- EXERCISE DIRECTIONS -
From the line that contains "mentale gezondheid" down to the last line of the entries, please return everything exactly, except the pictures.
________
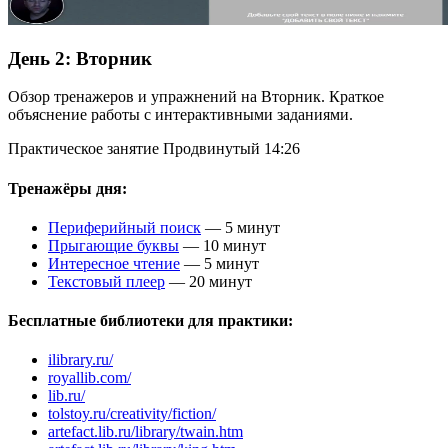
День 2:
Вторник
Обзор тренажеров и упражнений на Вторник. Краткое
объяснение работы с интерактивными заданиями.
Практическое занятие
Продвинутый
14:26
Тренажёры дня:
Периферийный поиск
— 5 минут
Прыгающие буквы
— 10 минут
Интересное чтение
— 5 минут
Текстовый плеер
— 20 минут
Бесплатные библиотеки для практики:
ilibrary.ru/
royallib.com/
lib.ru/
tolstoy.ru/creativity/fiction/
artefact.lib.ru/library/twain.htm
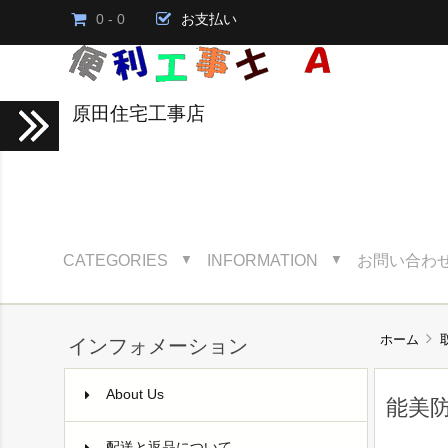
0 - 0
お支払い
原田住宅工事店
CATEGORIES
INFORMATION
お問い合わ
▼
▼
ホーム
インフォメーション
About Us
能美
配送と返品について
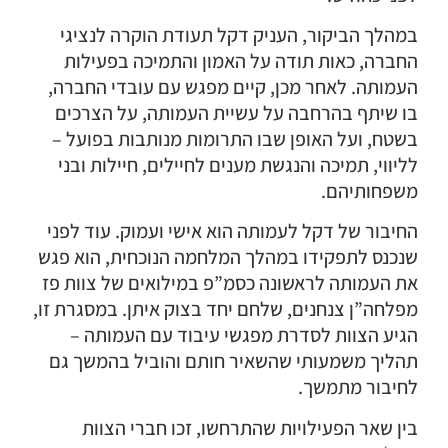
במהלך הביקור, העניק דקל תעודת הוקרה לנציגי
החברה, כאות תודה על האמון והתמיכה בפעילות
העמותה. לאחר מכן, קיים מפגש עם עובדי החברה,
בו שיתף בהרחבה על עשיית העמותה, על הצרכים
בשטח, ועל האופן שבו התרומות מנותבות בפועל –
לליווי, תמיכה והנגשת מענים לחיילים, חיילות ובני
משפחותיהם.
החיבור של דקל לעמותה הוא אישי ועמוק. עוד לפני
שנכנס לתפקידו במהלך המלחמה הנוכחית, הוא פגש
את העמותה לראשונה כסמ”פ במילואים של צוות פז
מפלחה”ן צנחנים, שלחם יחד בצוק איתן. במסגרת זו,
הגיע הצוות לסדרת מפגשי עיבוד עם העמותה –
תהליך משמעותי שהשאיר חותם והוביל בהמשך גם
לחיבור מתמשך.
בין שאר הפעילויות שהתרחשו, זכו חברי הצוות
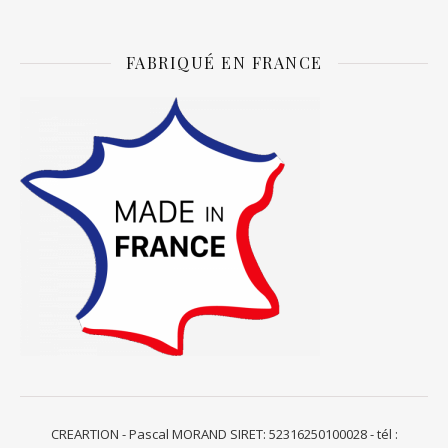
FABRIQUÉ EN FRANCE
CREARTION - Pascal MORAND SIRET: 52316250100028 - tél :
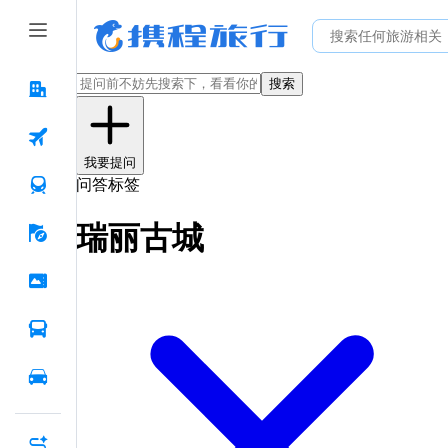
搜索
我要提问
问答标签
瑞丽古城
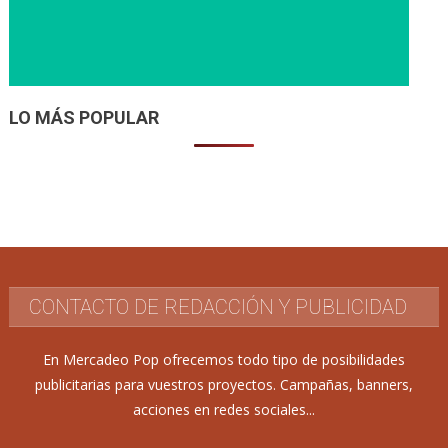
LO MÁS POPULAR
CONTACTO DE REDACCIÓN Y PUBLICIDAD
En Mercadeo Pop ofrecemos todo tipo de posibilidades
publicitarias para vuestros proyectos. Campañas, banners,
acciones en redes sociales...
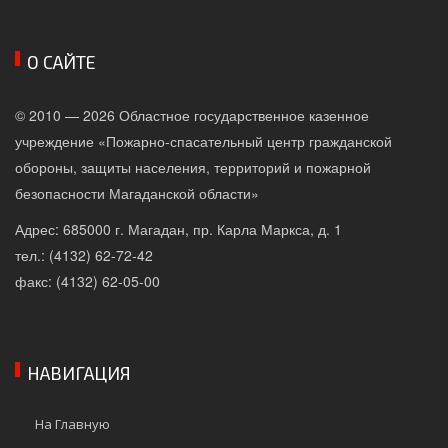
О САЙТЕ
© 2010 — 2026 Областное государственное казенное
учреждение «Пожарно-спасательный центр гражданской
обороны, защиты населения, территорий и пожарной
безопасности Магаданской области»
Адрес: 685000 г. Магадан, пр. Карла Маркса, д. 1
тел.: (4132) 62-72-42
факс: (4132) 62-05-00
НАВИГАЦИЯ
На Главную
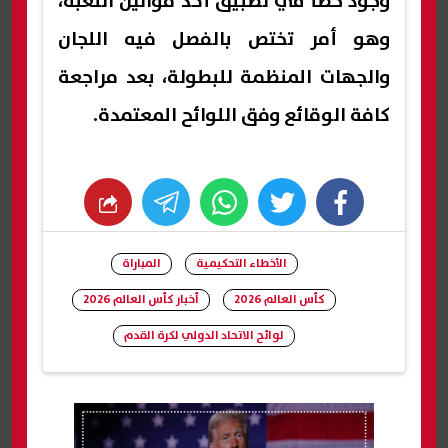
وجود خطأ في تطبيق أحد قوانين اللعبة،
وهو أمر تختص بالفصل فيه اللجان
والجهات المنظمة للبطولة، بعد مراجعة
كافة الوقائع وفق اللوائح المعتمدة.
whats
twitter
facebook
الأخطاء التحكيمية
المباراة
كأس العالم 2026
أخبار كأس العالم 2026
لوائح الاتحاد الدولي لكرة القدم
شارك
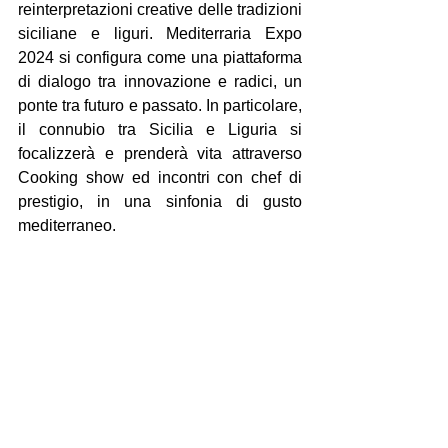
reinterpretazioni creative delle tradizioni 
siciliane e liguri. Mediterraria Expo 
2024 si configura come una piattaforma 
di dialogo tra innovazione e radici, un 
ponte tra futuro e passato. In particolare, 
il connubio tra Sicilia e Liguria si 
focalizzerà e prenderà vita attraverso 
Cooking show ed incontri con chef di 
prestigio, in una sinfonia di gusto 
mediterraneo.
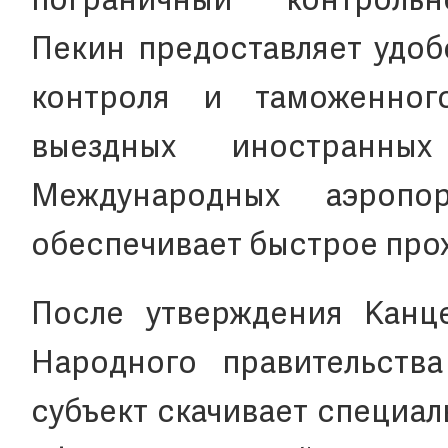
пограничный контроль
Пекин предоставляет удоб
контроля и таможенног
выездных иностранны
Международных аэроп
обеспечивает быстрое про
После утверждения Канц
Народного правительств
субъект скачивает специа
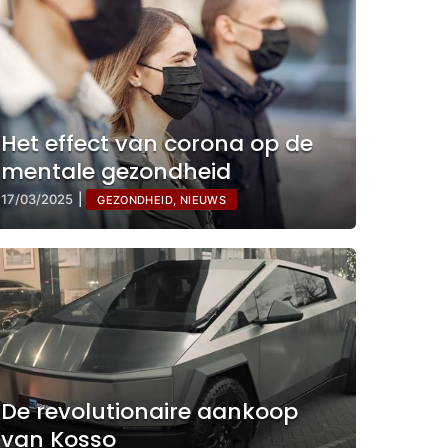
Het effect van corona op de
mentale gezondheid
17/03/2025
|
GEZONDHEID, NIEUWS
De revolutionaire aankoop
van Kosso
Evolutie van internationaal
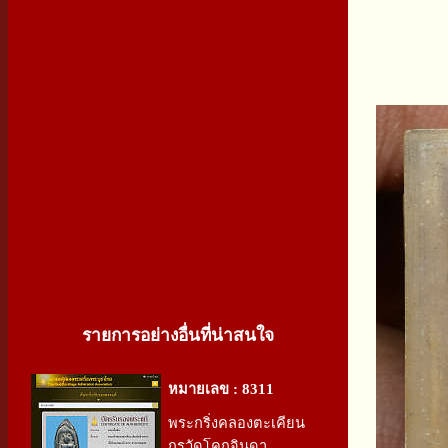
รายการอย่างอื่นที่น่าสนใจ
หมายเลข : 8311
พระกริ่งคลองตะเคียน
กรุวัดโคกจินดา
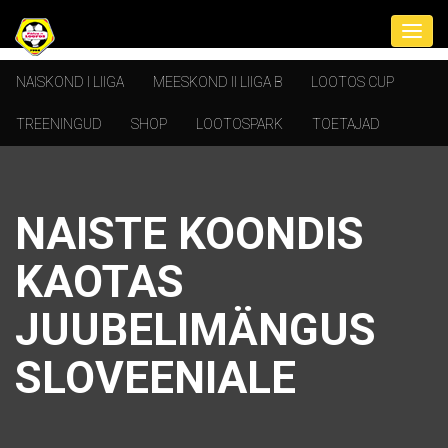
NAISKOND I LIIGA
MEESKOND II LIIGA B
LOOTOS CUP
TREENINGUD
SHOP
LOOTOSPARK
TOETAJAD
NAISTE KOONDIS
KAOTAS
JUUBELIMÄNGUS
SLOVEENIALE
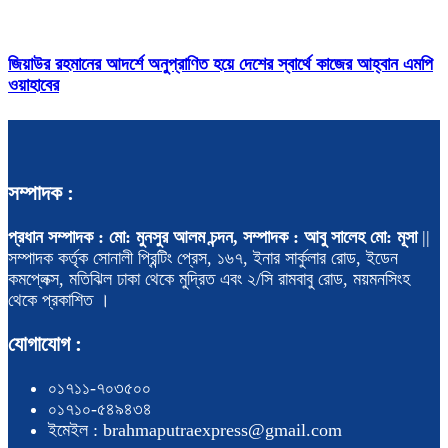
জিয়াউর রহমানের আদর্শে অনুপ্রাণিত হয়ে দেশের স্বার্থে কাজের আহ্বান এমপি
ওয়াহাবের
সম্পাদক :
প্রধান সম্পাদক : মো: মুনসুর আলম চন্দন, সম্পাদক : আবু সালেহ মো: মূসা
||
সম্পাদক কর্তৃক সোনালী প্রিন্টিং প্রেস, ১৬৭, ইনার সার্কুলার রোড, ইডেন
কমপ্লেক্স, মতিঝিল ঢাকা থেকে মুদ্রিত এবং ২/সি রামবাবু রোড, ময়মনসিংহ
থেকে প্রকাশিত ।
যোগাযোগ :
০১৭১১-৭০৩৫০০
০১৭১০-৫৪৯৪৩৪
ইমেইল : brahmaputraexpress@gmail.com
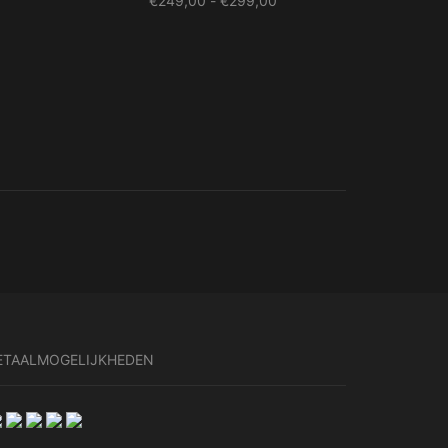
€
249,00
-
€
299,00
249,00
€249,00
t
tot
299,00
€299,00
ETAALMOGELIJKHEDEN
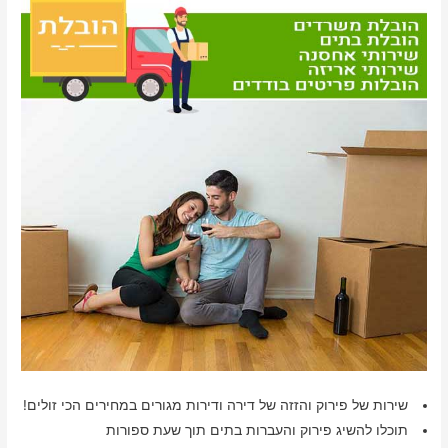
שירות של פירוק והזזה של דירה ודירות מגורים במחירים הכי זולים!
תוכלו להשיג פירוק והעברות בתים תוך שעת ספורות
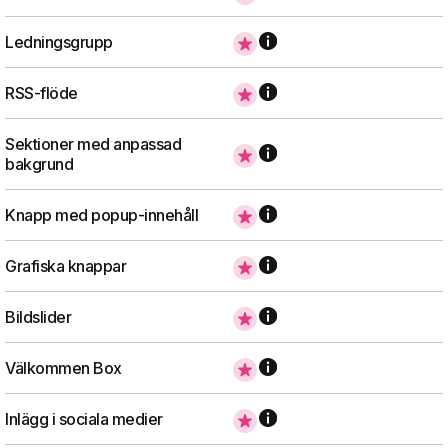
Ledningsgrupp
RSS-flöde
Sektioner med anpassad
bakgrund
Knapp med popup-innehåll
Grafiska knappar
Bildslider
Välkommen Box
Inlägg i sociala medier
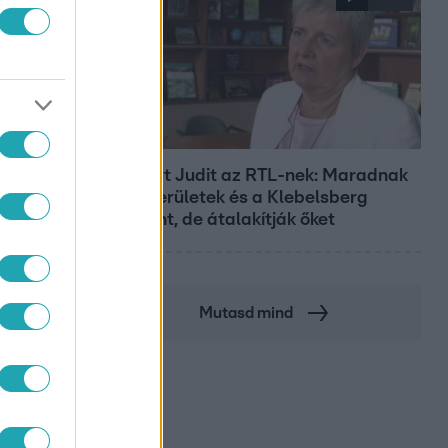
Híradó
Lannert Judit az RTL-nek: Maradnak
a tankerületek és a Klebelsberg
Központ, de átalakítják őket
Mutasd mind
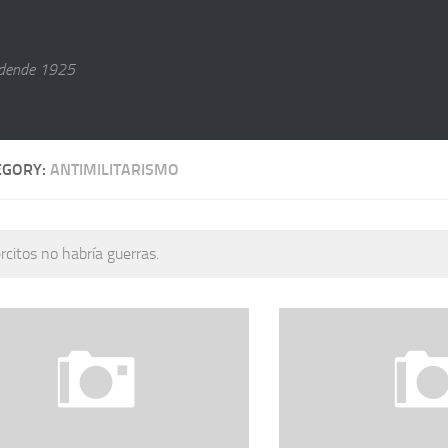
dende 1925
EGORY:
ANTIMILITARISMO
ércitos no habría guerras.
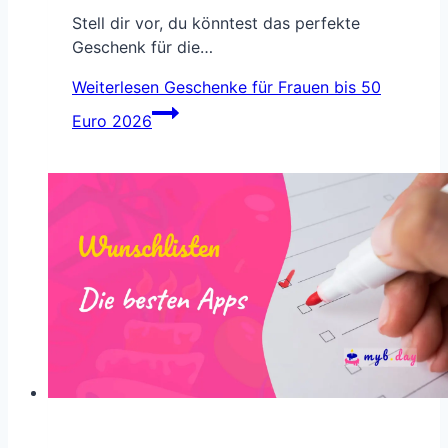
Stell dir vor, du könntest das perfekte
Geschenk für die…
Weiterlesen
Geschenke für Frauen bis 50
Euro 2026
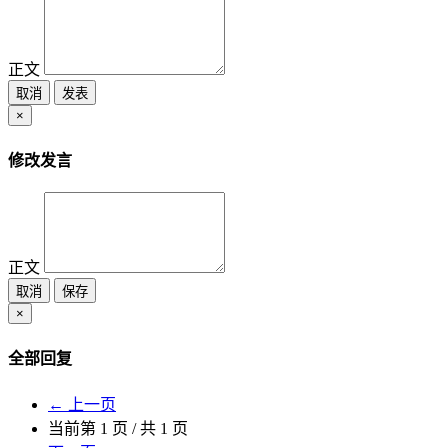
正文
取消
发表
×
修改发言
正文
取消
保存
×
全部回复
← 上一页
当前第
1
页 / 共
1
页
________
- ANSWER BOX -
mentale gezondheid
17/03/2025
|
GEZONDHEID, NIEUWS
De revolutionaire aankoop
van Kosso
Evolutie van internationaal
รายการอย่างอื่นที่น่าสนใจ
หมายเลข : 8311
พระกริ่งคลองตะเคียน
กรุวัดโคกจินดา
NAISKOND I LIIGA
MEESKOND II LIIGA B
LOOTOS CUP
TREENINGUD
SHOP
LOOTOSPARK
TOETAJAD
NAISTE KOONDIS
KAOTAS
JUUBELIMÄNGUS
SLOVEENIALE
জিয়াউর রহমানের আদর্শে অনুপ্রাণিত হয়ে দেশের স্বার্থে কাজের আহ্বান এমপি
ওয়াহাবের
সম্পাদক :
প্রধান সম্পাদক : মো: মুনসুর আলম চন্দন, সম্পাদক : আবু সালেহ মো: মূসা
||
সম্পাদক কর্তৃক সোনালী প্রিন্টিং প্রেস, ১৬৭, ইনার সার্কুলার রোড, ইডেন
কমপ্লেক্স, মতিঝিল ঢাকা থেকে মুদ্রিত এবং ২/সি রামবাবু রোড, ময়মনসিংহ
থেকে প্রকাশিত ।
যোগাযোগ :
০১৭১১-৭০৩৫০০
০১৭১০-৫৪৯৪৩৪
ইমেইল : brahmaputraexpress@gmail.com
€
249,00
-
€
299,00
249,00
€249,00
t
tot
299,00
€299,00
ETAALMOGELIJKHEDEN
שירות של פירוק והזזה של דירה ודירות מגורים במחירים הכי זולים!
תוכלו להשיג פירוק והעברות בתים תוך שעת ספורות
Ledningsgrupp
RSS-flöde
Sektioner med anpassad
bakgrund
Knapp med popup-innehåll
Grafiska knappar
Bildslider
Välkommen Box
Inlägg i sociala medier
Híradó
Lannert Judit az RTL-nek: Maradnak
a tankerületek és a Klebelsberg
Központ, de átalakítják őket
Mutasd mind
dende 1925
EGORY:
ANTIMILITARISMO
ércitos no habría guerras.
Stell dir vor, du könntest das perfekte
Geschenk für die…
Weiterlesen
Geschenke für Frauen bis 50
Euro 2026
正文
取消
发表
×
修改发言
正文
取消
保存
×
全部回复
← 上一页
当前第
1
页 / 共
1
页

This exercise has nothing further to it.